Le Premier ministre conservateur espère que ce qui n’est, pour l’instant, qu’un ballon d’essai va enfin faire bouger les Européens de leurs lignes rouges pourtant contenues dans l’accord conclu fin 2019. Vu la réaction unanime des Vingt-Sept, c’est loupé : «Je fais confiance au gouvernement britannique pour mettre en œuvre l’accord de retrait, une obligation en vertu du droit international et une condition préalable à tout futur partenariat», a ainsi tweeté lundi Ursula von der Leyen, la présidente de la Commission. Emmanuel Macron, qui s’est entretenu lundi par téléphone avec Boris Johnson, a sobrement salué, sur Twitter, un «très bon échange».

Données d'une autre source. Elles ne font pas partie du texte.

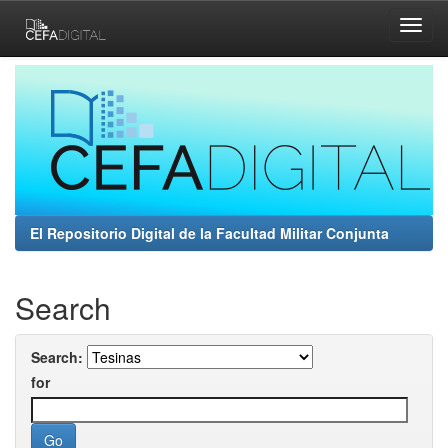
Skip
navigation
El Repositorio Digital de la Facultad Militar Conjunta
Search
Search:
for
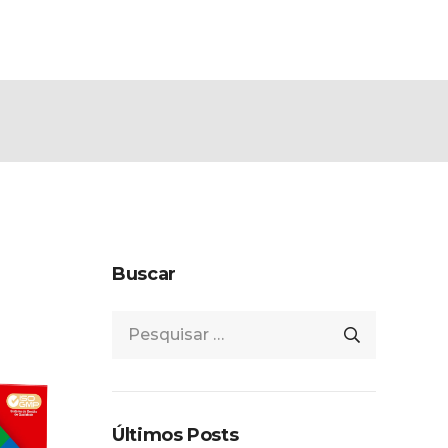
TANTES
BLOG
CONTATO
TRABALHE CONOSCO
Buscar
Pesquisar
por:
Últimos Posts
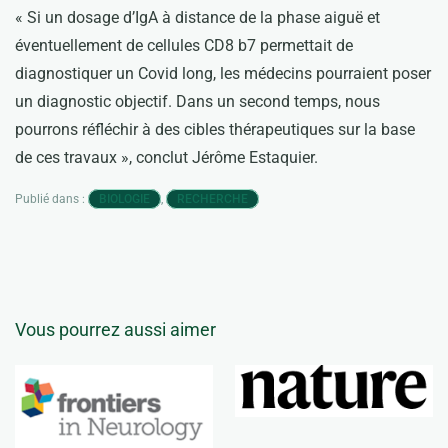
« Si un dosage d’IgA à distance de la phase aiguë et
éventuellement de cellules CD8 b7 permettait de
diagnostiquer un Covid long, les médecins pourraient poser
un diagnostic objectif. Dans un second temps, nous
pourrons réfléchir à des cibles thérapeutiques sur la base
de ces travaux », conclut Jérôme Estaquier.
Publié dans :
,
BIOLOGIE
RECHERCHE
Vous pourrez aussi aimer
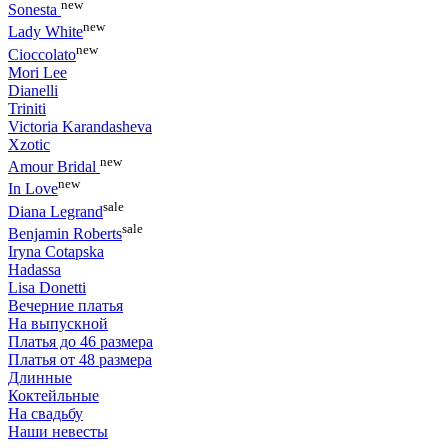
new
Sonesta
new
Lady White
new
Cioccolato
Mori Lee
Dianelli
Triniti
Victoria Karandasheva
Xzotic
new
Amour Bridal
new
In Love
sale
Diana Legrand
sale
Benjamin Roberts
Iryna Cotapska
Hadassa
Lisa Donetti
Вечерние платья
На выпускной
Платья до 46 размера
Платья от 48 размера
Длинные
Коктейльные
На свадьбу
Наши невесты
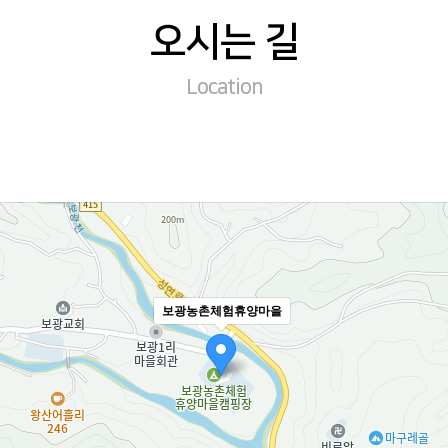
오시는 길
Location
보광농촌체험휴양마을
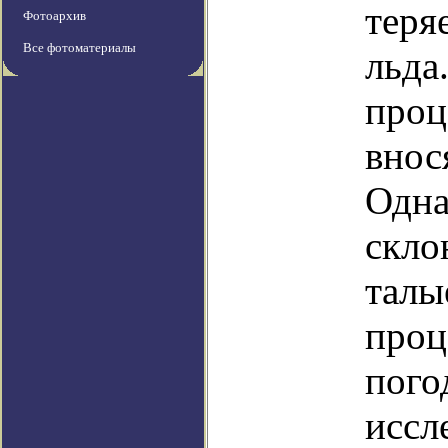
теря
Фотоархив
Все фотоматериалы
льда
проц
внос
Одна
скло
талы
проц
пого
иссл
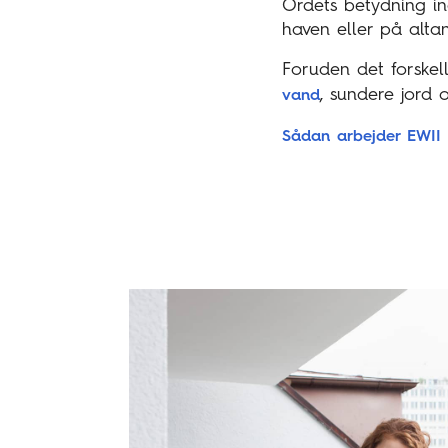
Ordets betydning ind
haven eller på altan
Foruden det forskell
, sundere jord 
vand
Sådan arbejder EWII 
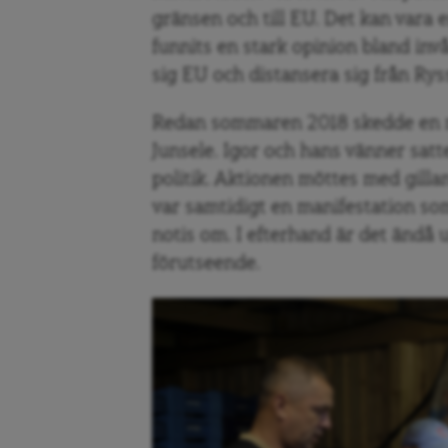
gränsen och till EU. Det kan vara en
funnits en stark opinion bland in
sig EU och distansera sig från Rys
Redan sommaren 2018 skedde en m
Junsele. Igor och hans vänner satt
politik. Aktionen möttes med gill
var samtidigt en manifestation s
notis om. I efterhand är det ändå 
förutseende.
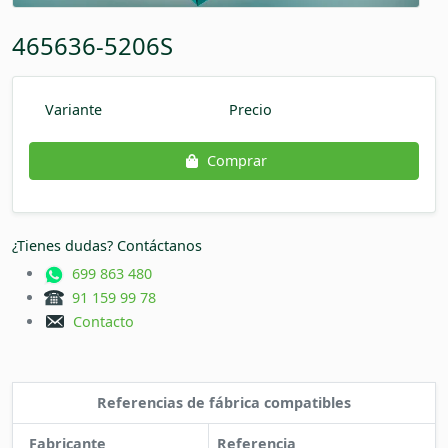
465636-5206S
Variante
Precio
Comprar
¿Tienes dudas? Contáctanos
699 863 480
91 159 99 78
Contacto
Referencias de fábrica compatibles
Fabricante
Referencia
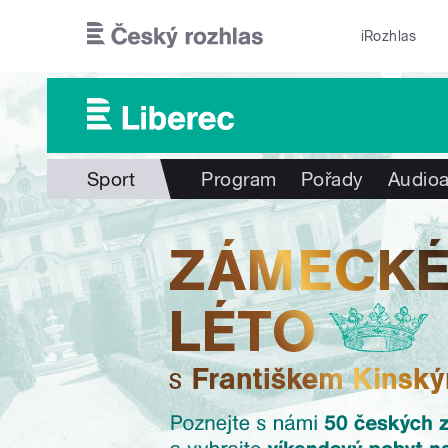
Přejít k hlavnímu obsahu
iRozhlas
Sport
Program
Pořady
Audioa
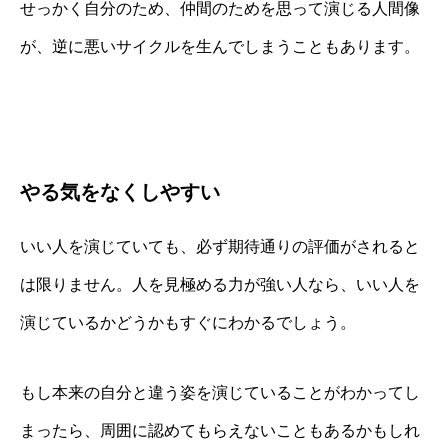
せっかく自分のため、仲間のためを思って演じる人間像
が、逆に悪いサイクルを生んでしまうこともあります。
やる気をなくしやすい
いい人を演じていても、必ず期待通りの評価がされると
は限りません。人を見極める力が強い人なら、いい人を
演じているかどうかもすぐにわかるでしょう。
もし本来の自分と違う姿を演じていることがわかってし
まったら、周囲に認めてもらえないこともあるかもしれ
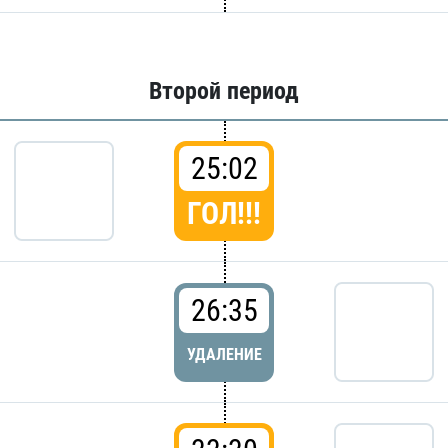
Второй период
25:02
ГОЛ!!!
26:35
УДАЛЕНИЕ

Cette manœuvre de «BoJo» a tout d’une manœuvre désespérée. En ne négociant pas réellement la relation future de son pays avec l’Union, il parie sur une peur d’un «Brexit dur» au 31 décembre, puisque jusqu’à cette date le Royaume-Uni reste membre du marché unique.

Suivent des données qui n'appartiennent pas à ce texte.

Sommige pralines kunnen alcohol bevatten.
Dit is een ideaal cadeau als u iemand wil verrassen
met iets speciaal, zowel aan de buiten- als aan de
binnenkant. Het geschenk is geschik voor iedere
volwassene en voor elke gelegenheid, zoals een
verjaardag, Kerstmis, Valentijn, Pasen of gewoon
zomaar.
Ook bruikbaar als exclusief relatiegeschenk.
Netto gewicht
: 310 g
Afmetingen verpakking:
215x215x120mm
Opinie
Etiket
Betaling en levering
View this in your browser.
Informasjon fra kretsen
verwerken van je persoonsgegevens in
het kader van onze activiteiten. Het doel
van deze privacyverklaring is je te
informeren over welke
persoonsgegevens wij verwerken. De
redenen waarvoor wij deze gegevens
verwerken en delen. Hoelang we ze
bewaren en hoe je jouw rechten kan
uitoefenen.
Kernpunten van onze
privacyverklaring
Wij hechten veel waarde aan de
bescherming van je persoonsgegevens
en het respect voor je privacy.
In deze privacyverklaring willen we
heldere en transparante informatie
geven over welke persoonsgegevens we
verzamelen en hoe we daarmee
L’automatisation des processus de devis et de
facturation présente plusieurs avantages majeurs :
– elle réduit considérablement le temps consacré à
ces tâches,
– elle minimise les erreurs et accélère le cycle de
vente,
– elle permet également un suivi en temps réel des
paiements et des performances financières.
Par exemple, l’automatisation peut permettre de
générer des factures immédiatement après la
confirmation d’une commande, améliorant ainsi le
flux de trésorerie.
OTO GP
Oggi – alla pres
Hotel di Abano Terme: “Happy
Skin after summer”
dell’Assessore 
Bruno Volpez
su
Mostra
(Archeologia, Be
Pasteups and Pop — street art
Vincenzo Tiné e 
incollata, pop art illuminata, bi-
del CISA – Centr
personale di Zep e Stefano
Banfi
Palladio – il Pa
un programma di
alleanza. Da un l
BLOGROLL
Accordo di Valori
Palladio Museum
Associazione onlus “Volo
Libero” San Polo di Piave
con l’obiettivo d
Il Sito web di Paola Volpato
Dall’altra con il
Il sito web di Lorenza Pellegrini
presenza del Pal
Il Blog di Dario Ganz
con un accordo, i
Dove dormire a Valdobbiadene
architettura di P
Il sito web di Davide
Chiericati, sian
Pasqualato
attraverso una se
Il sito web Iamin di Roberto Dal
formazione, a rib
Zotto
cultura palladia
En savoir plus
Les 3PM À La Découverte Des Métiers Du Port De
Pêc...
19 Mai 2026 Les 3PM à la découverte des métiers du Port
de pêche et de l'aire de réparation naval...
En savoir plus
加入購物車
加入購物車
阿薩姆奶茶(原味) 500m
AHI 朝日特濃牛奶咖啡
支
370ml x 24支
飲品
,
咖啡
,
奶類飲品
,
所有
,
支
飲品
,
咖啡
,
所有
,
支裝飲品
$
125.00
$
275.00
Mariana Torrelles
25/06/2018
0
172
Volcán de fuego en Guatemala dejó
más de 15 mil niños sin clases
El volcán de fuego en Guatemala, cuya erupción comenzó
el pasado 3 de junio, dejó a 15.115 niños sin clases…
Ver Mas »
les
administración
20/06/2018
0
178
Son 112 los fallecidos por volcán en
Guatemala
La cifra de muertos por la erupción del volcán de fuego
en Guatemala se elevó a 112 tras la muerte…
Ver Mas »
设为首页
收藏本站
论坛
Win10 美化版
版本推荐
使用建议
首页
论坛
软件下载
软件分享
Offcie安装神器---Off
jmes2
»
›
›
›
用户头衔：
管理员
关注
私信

Le risque d’une perte de plusieurs points de croissance devait amener à une division des Vingt-Sept, leurs intérêts commerciaux vis-à-vis du Royaume-Uni étant loin d’être identiques, et donc à une possibilité «d’obtenir le beurre et l’argent du beurre», selon l’expression d’un diplomate. Le calcul n’était pas forcément totalement infondé - par exemple, sur la pêche, seuls huit Etats veulent défendre à tout prix leur droit d’accès aux eaux britanniques -, mais l’unité des Vingt-Sept ne s’est jamais démentie. En réalité, Londres a commis la même erreur qu’avec l’accord de retrait conclu fin 2019 : là aussi, l’Union est restée unie et la réécriture in extremis d’une partie de l’accord sur la frontière entre les deux Irlandes n’a rien changé.

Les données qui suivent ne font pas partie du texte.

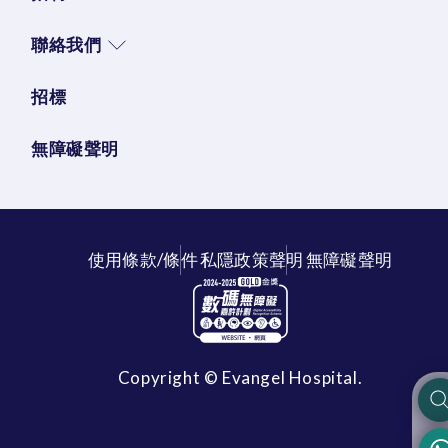
聯絡我們
招標
無障礙聲明
使用條款/條件
私隱政策聲明
無障礙聲明
Copyright © Evangel Hospital.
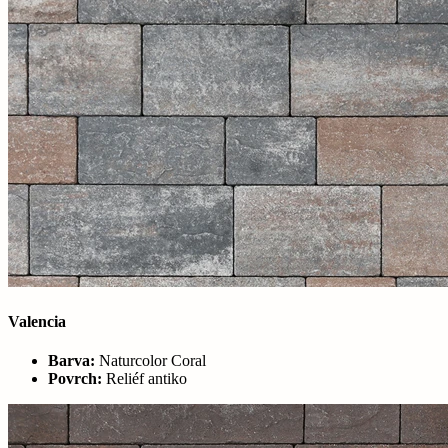
Valencia
Barva:
Naturcolor Coral
Povrch:
Reliéf antiko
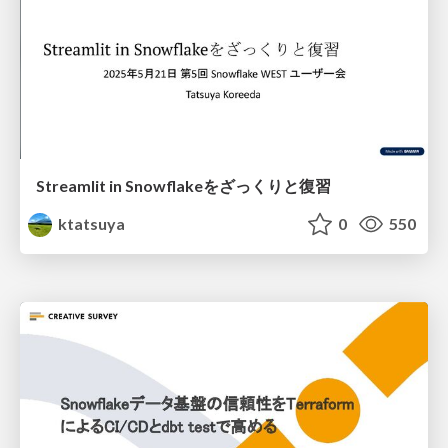
Streamlit in Snowflakeをざっくりと復習
ktatsuya
0
550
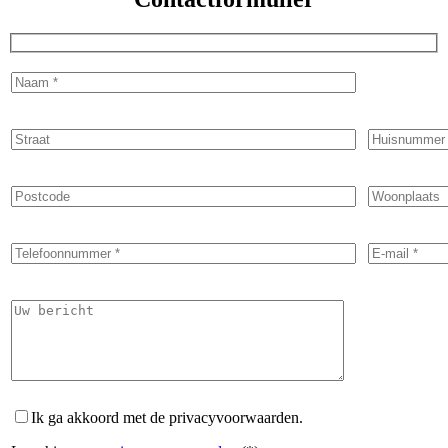
Ik ga akkoord met de privacyvoorwaarden.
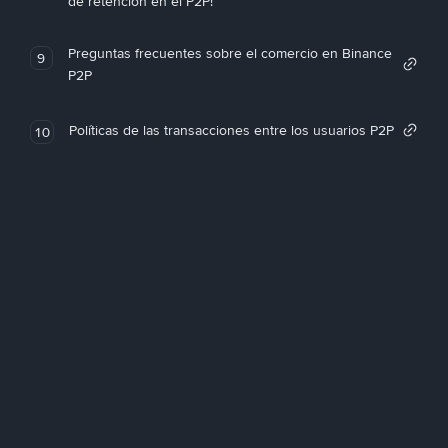
de retención en el P2P!
Preguntas frecuentes sobre el comercio en Binance
9
P2P
Políticas de las transacciones entre los usuarios P2P
10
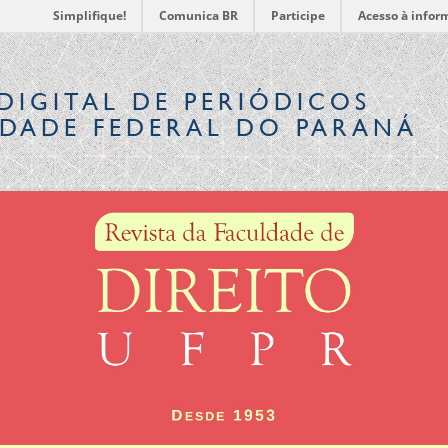
Simplifique!
Comunica BR
Participe
Acesso à infor
DIGITAL
DE PERIÓDICOS
IDADE FEDERAL DO PARANÁ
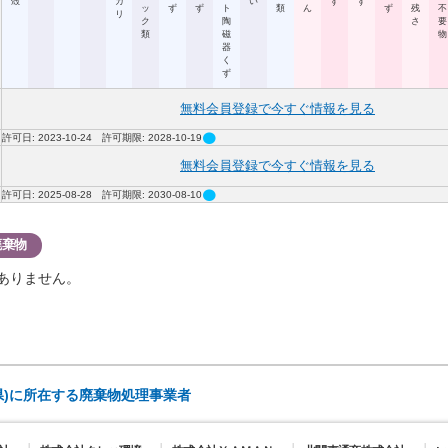
殻
カ
い
ず
ず
ッ
ず
ず
ト
類
ん
ず
残
不
リ
ク
陶
さ
要
類
磁
物
器
く
ず
無料会員登録で今すぐ情報を見る
circle
許可日: 2023-10-24 許可期限: 2028-10-19
無料会員登録で今すぐ情報を見る
circle
許可日: 2025-08-28 許可期限: 2030-08-10
廃棄物
ありません。
県)に所在する廃棄物処理事業者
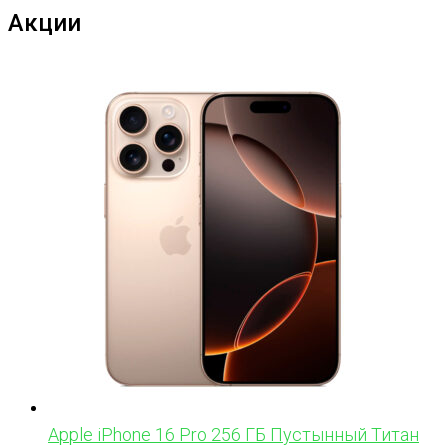
Акции
Apple iPhone 16 Pro 256 ГБ Пустынный Титан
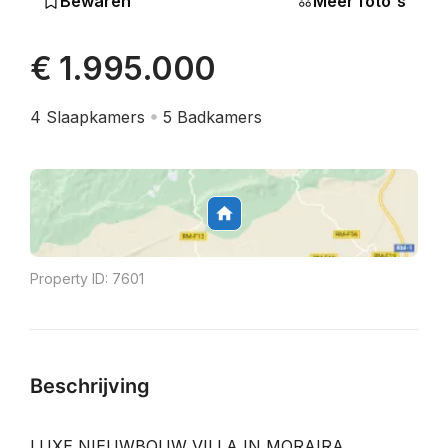
Bewaren
Meer foto's
€ 1.995.000
4
Slaapkamers
5
Badkamers
Property ID:
7601
Beschrijving
LUXE NIEUWBOUW VILLA IN MORAIRA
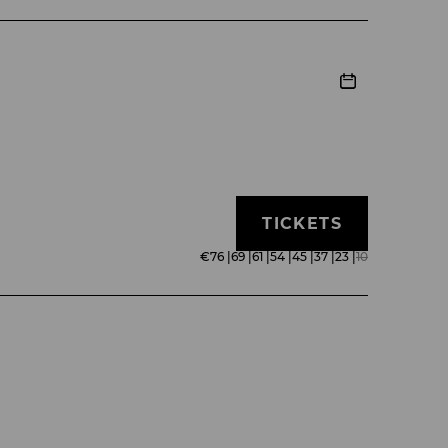
TICKETS
€
76
|
69
|
61
|
54
|
45
|
37
|
23
|
10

Surtout, les cartes ont été rebattues par le coronavirus qui a mobilisé toute l’énergie des Etats membres, car l’intégrité même de l’Union était menacée. Il fallait à la fois rouvrir les frontières pour préserver le marché unique et mobiliser des moyens financiers pour sauver les économies frappées par une récession sans précédent depuis trois siècles en période de paix. En outre, l’accord de juillet sur la création d’un fonds de relance, avec une mutualisation des dettes qui est une première historique, a fait prendre conscience à ceux qui en doutaient des bénéfices du Brexit puisque Londres ne l’aurait jamais accepté. Désormais, les Vingt-Sept sont concentrés sur sa mise en œuvre et sur la négociation du budget 2021-2027, car il en va de leur survie.

«Conséquences»

Dans le marasme économique mondial, la perspective d’un «no deal» avec le Royaume-Uni, que personne ne souhaite, n’empêche plus vraiment quiconque de dormir. D’autant que ce n’est pas l’Union qui a le plus à perdre puisque près de la moitié des exportations britanniques sont à destination de l’UE… La chancelière allemande, Angela Merkel, dont le pays exerce la présidence tournante de l’Union, l’a dit sans ambages le 27 juin : le Royaume-Uni devra «assumer les conséquences» d’un Brexit dur. «En fait, on ne comprend pas ce qu’ils veulent», explique un diplomate européen. Angela Merkel a demandé à plusieurs reprises à Londres de préciser ses demandes : «Nous devons nous défaire de l’idée que c’est nous qui définissons ce que le Royaume-Uni devrait vouloir. Le Royaume-Uni définit et nous, en tant qu’Union européenne à vingt-sept, apportons la réponse appropriée», déclarait-elle fin juin. «Ils clament vouloir être souverain et décider de leurs normes, analyse un diplomate français, mais dans tout accord commercial, on s’engage à respecter les normes du marché dans lequel on veut exporter. Dès qu’on exporte, on n’est plus souverain.» Un discours pour l’instant inaudible à Londres.